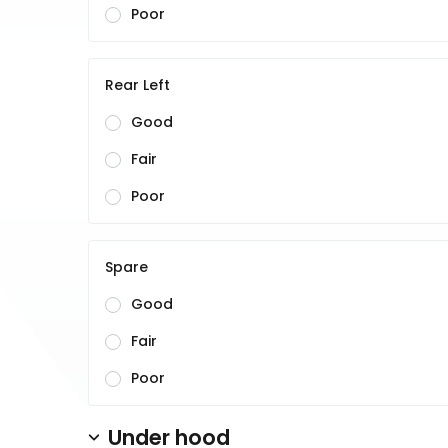
Poor
Rear Left
Good
Fair
Poor
Spare
Good
Fair
Poor
Under hood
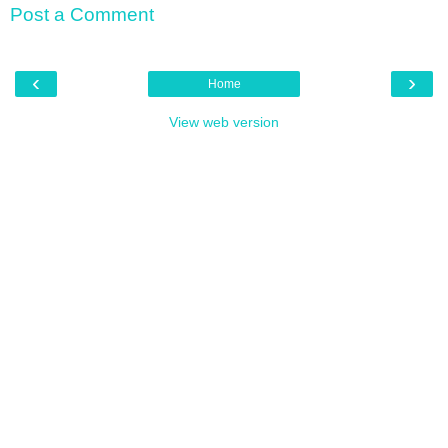
Post a Comment
‹
›
Home
View web version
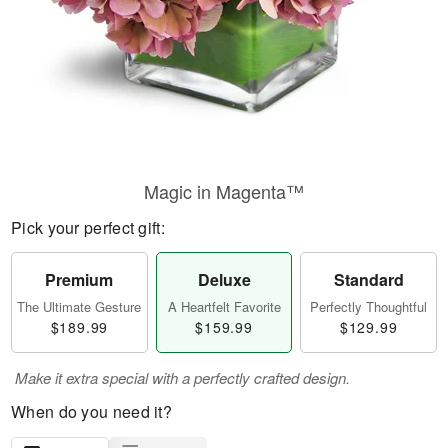
Magic in Magenta™
Pick your perfect gift:
Premium
Deluxe
Standard
The Ultimate Gesture
A Heartfelt Favorite
Perfectly Thoughtful
$189.99
$159.99
$129.99
Make it extra special with a perfectly crafted design.
When do you need it?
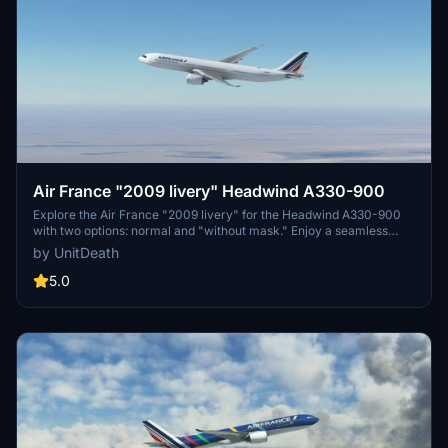
Air France "2009 livery" Headwind A330-900
Explore the Air France "2009 livery" for the Headwind A330-900
with two options: normal and "without mask." Enjoy a seamless
installation process by extracting and moving the files to the
by UnitDeath
designated directory. Fly in style and share your feedback with the
creator, while donations are appreciated but not required.
5.0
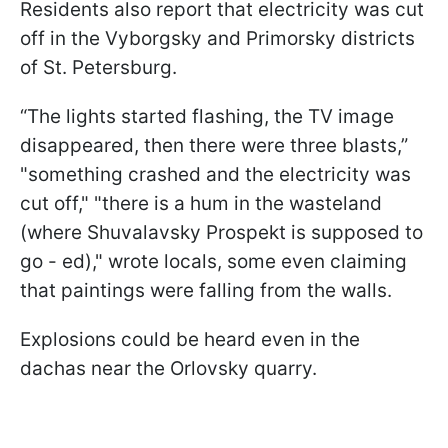
Residents also report that electricity was cut
off in the Vyborgsky and Primorsky districts
of St. Petersburg.
“The lights started flashing, the TV image
disappeared, then there were three blasts,”
"something crashed and the electricity was
cut off," "there is a hum in the wasteland
(where Shuvalavsky Prospekt is supposed to
go - ed)," wrote locals, some even claiming
that paintings were falling from the walls.
Explosions could be heard even in the
dachas near the Orlovsky quarry.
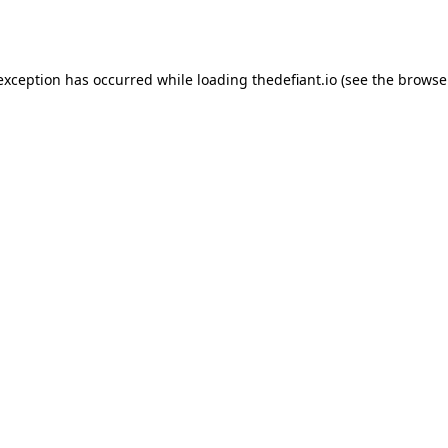
 exception has occurred while loading
thedefiant.io
(see the
browse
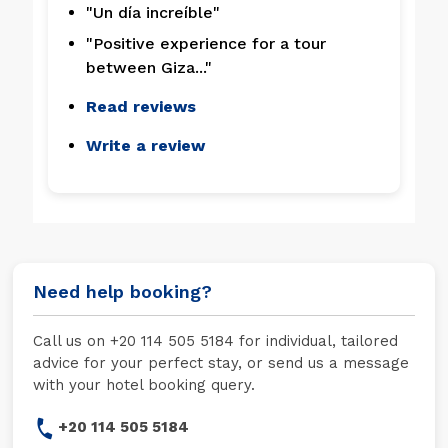
"Un día increíble"
"Positive experience for a tour
between Giza..."
Read reviews
Write a review
Need help booking?
Call us on +20 114 505 5184 for individual, tailored
advice for your perfect stay, or send us a message
with your hotel booking query.
+20 114 505 5184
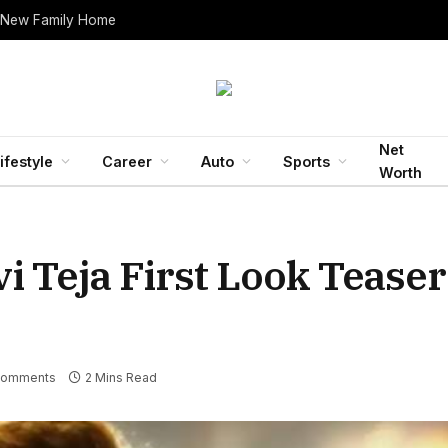
 New Family Home
Net
ifestyle
Career
Auto
Sports
Worth
i Teja First Look Tease
Comments
2 Mins Read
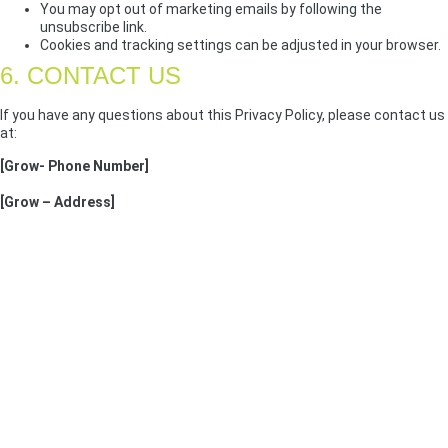
You may opt out of marketing emails by following the
unsubscribe link.
Cookies and tracking settings can be adjusted in your browser.
6. CONTACT US
If you have any questions about this Privacy Policy, please contact us
at:
[Grow- Phone Number]
[Grow – Address]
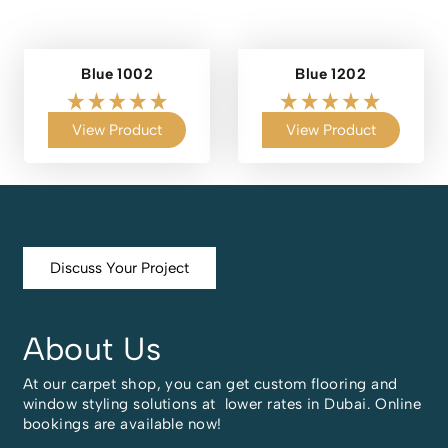
Blue 1002
Blue 1202
View Product
View Product
Discuss Your Project
About Us
At our carpet shop, you can get custom flooring and
window styling solutions at lower rates in Dubai. Online
bookings are available now!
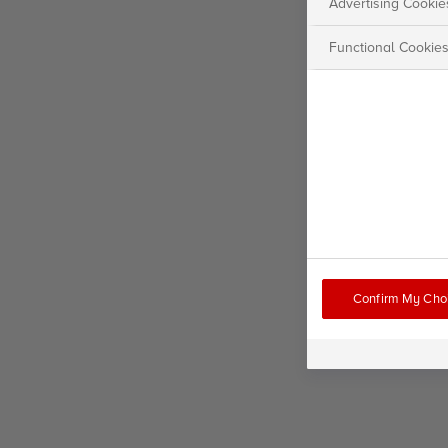
Advertising Cookie
Functional Cookie
Confirm My Cho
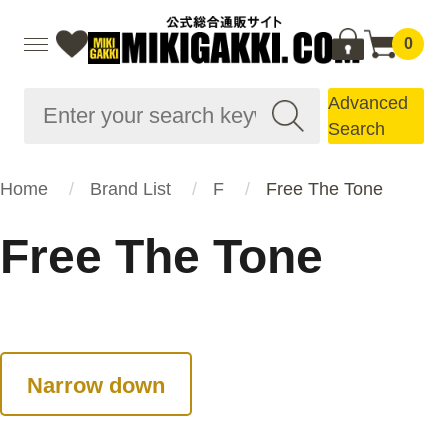
0
Advanced
Search
Home
Brand List
F
Free The Tone
Free The Tone
Narrow down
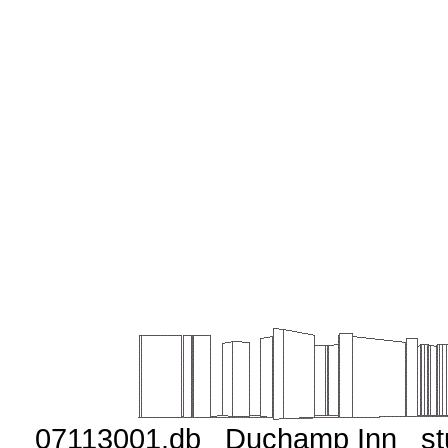
07113001.db Duchamp Inn st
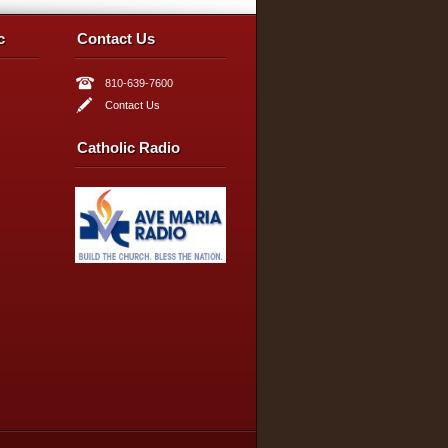
c
Contact Us
810-639-7600
Contact Us
Catholic Radio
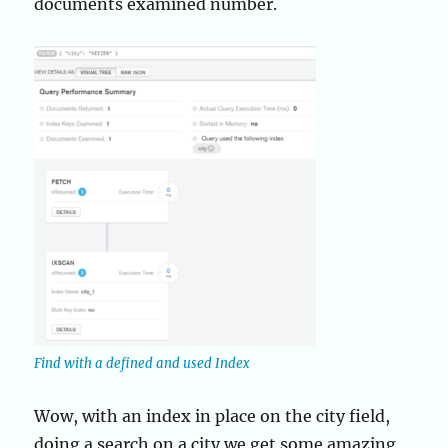
documents examined number.
Find with a defined and used Index
Wow, with an index in place on the city field,
doing a search on a city we get some amazing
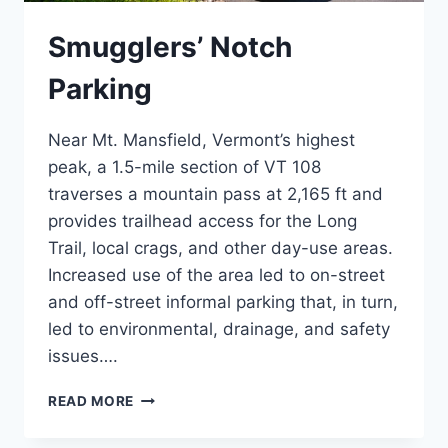
Smugglers’ Notch
Parking
Near Mt. Mansfield, Vermont’s highest
peak, a 1.5-mile section of VT 108
traverses a mountain pass at 2,165 ft and
provides trailhead access for the Long
Trail, local crags, and other day-use areas.
Increased use of the area led to on-street
and off-street informal parking that, in turn,
led to environmental, drainage, and safety
issues….
SMUGGLERS’
READ MORE
NOTCH
PARKING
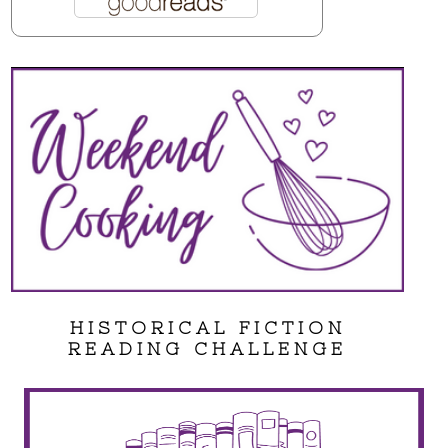
HISTORICAL FICTION
READING CHALLENGE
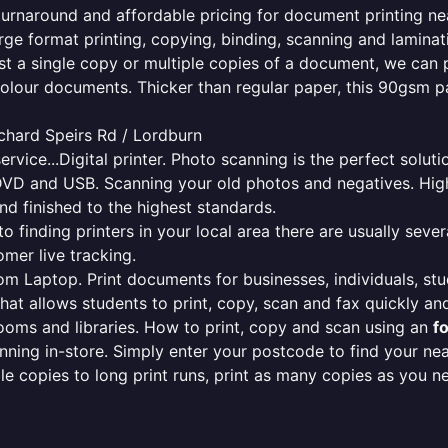
e turnaround and affordable pricing for document printing ne
rge format printing, copying, binding, scanning and laminati
ust a single copy or multiple copies of a document, we can 
colour documents. Thicker than regular paper, this 90gsm p
ichard Speirs Rd / Lordburn
ervice...Digital printer. Photo scanning is the perfect solut
DVD and USB. Scanning your old photos and negatives. High
nd finished to the highest standards.
finding printers in your local area there are usually several
mer live tracking.
from Laptop. Print documents for businesses, individuals, st
that allows students to print, copy, scan and fax quickly and
oms and libraries. How to print, copy and scan using an
f
ning in-store. Simply enter your postcode to find your n
ngle copies to long print runs, print as many copies as you n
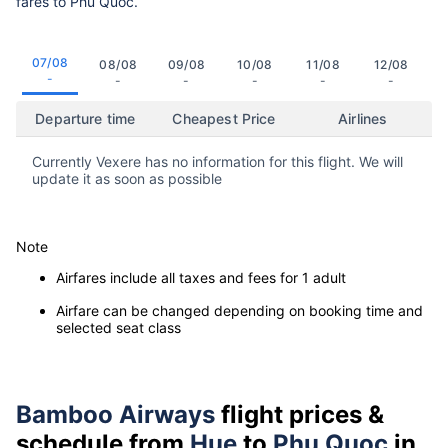
fares to Phu Quoc.
07/08
08/08
09/08
10/08
11/08
12/08
-
-
-
-
-
-
Departure time
Cheapest Price
Airlines
Currently Vexere has no information for this flight. We will
update it as soon as possible
Note
Airfares include all taxes and fees for 1 adult
Airfare can be changed depending on booking time and
selected seat class
Bamboo Airways
flight prices &
schedule from
Hue
to
Phu Quoc
in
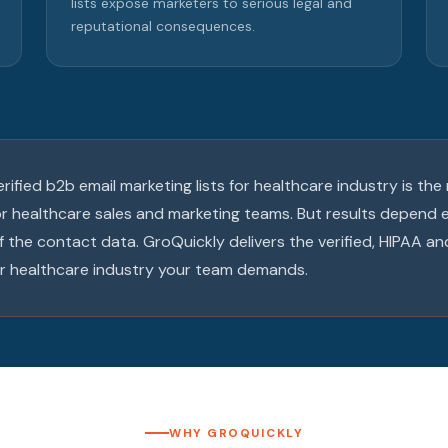
lists expose marketers to serious legal and
reputational consequences.
verified b2b email marketing lists for healthcare industry is th
or healthcare sales and marketing teams. But results depend e
f the contact data. GroQuickly delivers the verified, HIPAA
for healthcare industry your team demands.
WHY GROQUICKLY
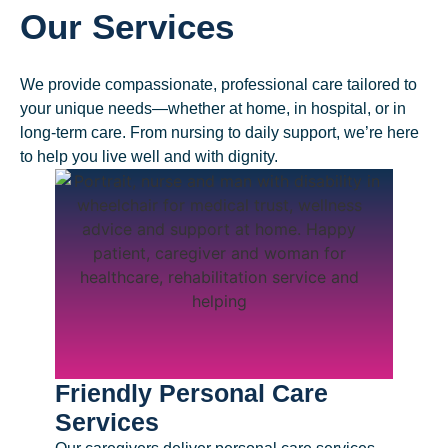
Our Services
We provide compassionate, professional care tailored to
your unique needs—whether at home, in hospital, or in
long-term care. From nursing to daily support, we’re here
to help you live well and with dignity.
Friendly Personal Care
Prof
Services
Serv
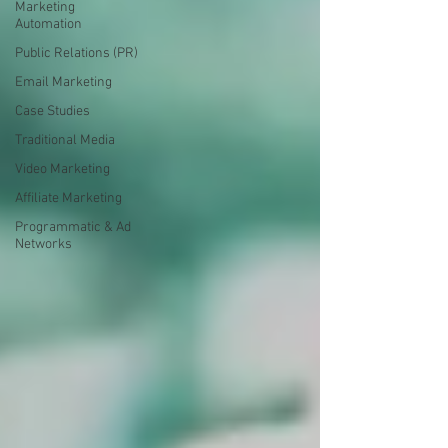
Marketing
Automation
Public Relations (PR)
Email Marketing
Case Studies
Traditional Media
Video Marketing
Affiliate Marketing
Programmatic & Ad
Networks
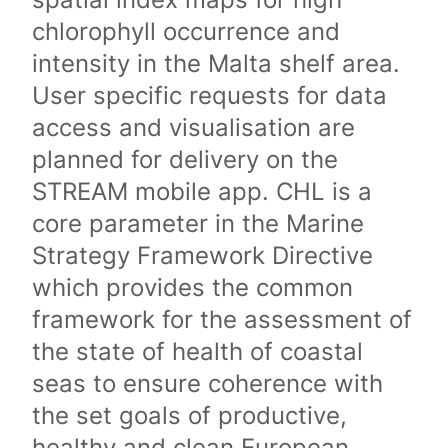
chlorophyll occurrence and
intensity in the Malta shelf area.
User specific requests for data
access and visualisation are
planned for delivery on the
STREAM mobile app. CHL is a
core parameter in the Marine
Strategy Framework Directive
which provides the common
framework for the assessment of
the state of health of coastal
seas to ensure coherence with
the set goals of productive,
healthy and clean European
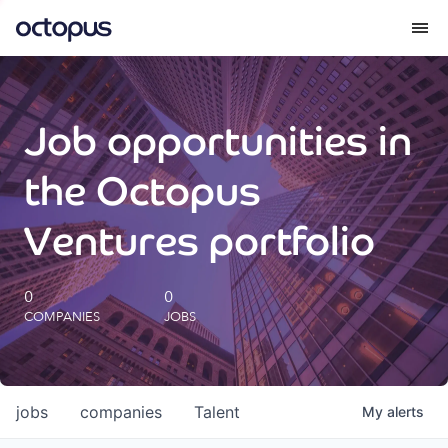
What we do
Job opportunities in
How we do it
the Octopus
Our impact
Ventures portfolio
Future Generations Reports
0
0
COMPANIES
JOBS
Octopus Giving
Careers
jobs
companies
Talent
My
alerts
Insights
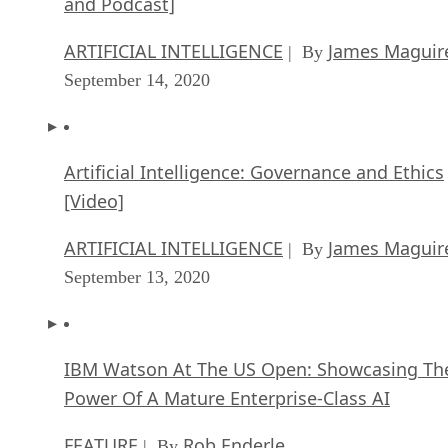
and Podcast]
ARTIFICIAL INTELLIGENCE
James Maguir
| By
September 14, 2020
Artificial Intelligence: Governance and Ethics
[Video]
ARTIFICIAL INTELLIGENCE
James Maguir
| By
September 13, 2020
IBM Watson At The US Open: Showcasing Th
Power Of A Mature Enterprise-Class AI
FEATURE
Rob Enderle
| By
,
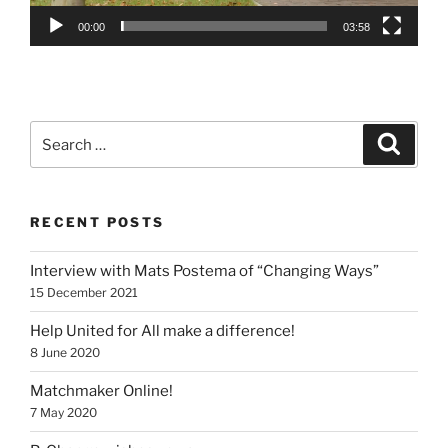
00:00
03:58
Search
Search
for:
RECENT POSTS
Interview with Mats Postema of “Changing Ways”
15 December 2021
Help United for All make a difference!
8 June 2020
Matchmaker Online!
7 May 2020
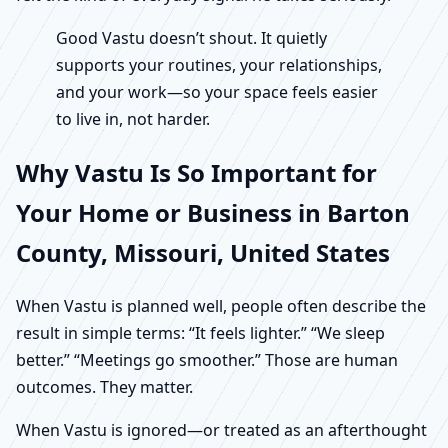
Good Vastu doesn’t shout. It quietly
supports your routines, your relationships,
and your work—so your space feels easier
to live in, not harder.
Why Vastu Is So Important for
Your Home or Business in Barton
County, Missouri, United States
When Vastu is planned well, people often describe the
result in simple terms: “It feels lighter.” “We sleep
better.” “Meetings go smoother.” Those are human
outcomes. They matter.
When Vastu is ignored—or treated as an afterthought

● **What is being asked**: Produce the lines from the first line of the entries through the line that contains "Explore the Air", exactly, leaving the pictures behind.

● **Expected output**:
Poor
Rear Left
Good
Fair
Poor
Spare
Good
Fair
Poor
Under hood
Post a Comment
‹
›
Home
View web version
Magic in Magenta™
Pick your perfect gift:
Premium
Deluxe
Standard
The Ultimate Gesture
A Heartfelt Favorite
Perfectly Thoughtful
$189.99
$159.99
$129.99
Make it extra special with a perfectly crafted design.
When do you need it?
Air France "2009 livery" Headwind A330-900
Explore the Air France "2009 livery" for the Headwind A330-900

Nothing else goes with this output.